_ABOUT THIS EXERCISE_: Starting with the line that contains "znakomicie nadawać", copy every line through the end of the data below, exactly and with nothing added.
━━ DATA FOR THE TASK
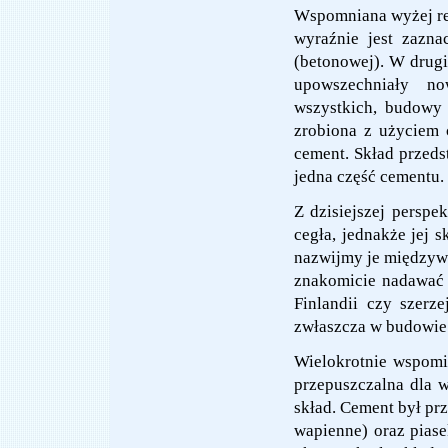
Wspomniana wyżej re
wyraźnie jest zazna
(betonowej). W drugi
upowszechniały no
wszystkich, budowy
zrobiona z użyciem 
cement. Skład przedst
jedna część cementu.
Z dzisiejszej perspe
cegła, jednakże jej 
nazwijmy je międzywo
znakomicie nadawać 
Finlandii czy szerz
zwłaszcza w budowie
Wielokrotnie wspomi
przepuszczalna dla w
skład. Cement był pr
wapienne) oraz piase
━━━━
_RESULT OF THIS TASK_:
znakomicie nadawać 
Finlandii czy szerz
zwłaszcza w budowie
Wielokrotnie wspomi
przepuszczalna dla w
skład. Cement był pr
wapienne) oraz piase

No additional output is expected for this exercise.